═══ Information shown ═══

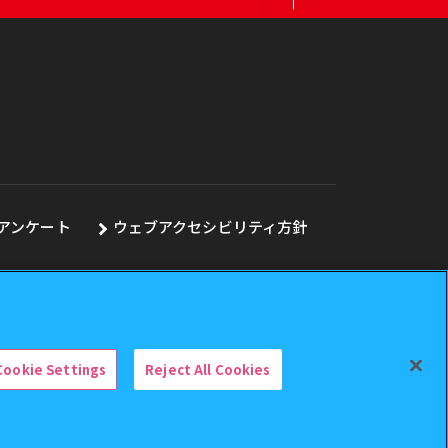
アンケート
ウェブアクセシビリティ方針
Cookie Settings
Reject All Cookies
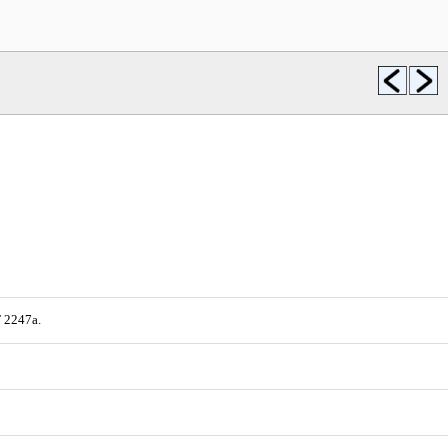
F 2247a.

═══

● Problem description: From the first line to the last, set down the data exactly, without the pictures.

● Written reply:
アンケート
ウェブアクセシビリティ方針
Cookie Settings
Reject All Cookies
F 2247a.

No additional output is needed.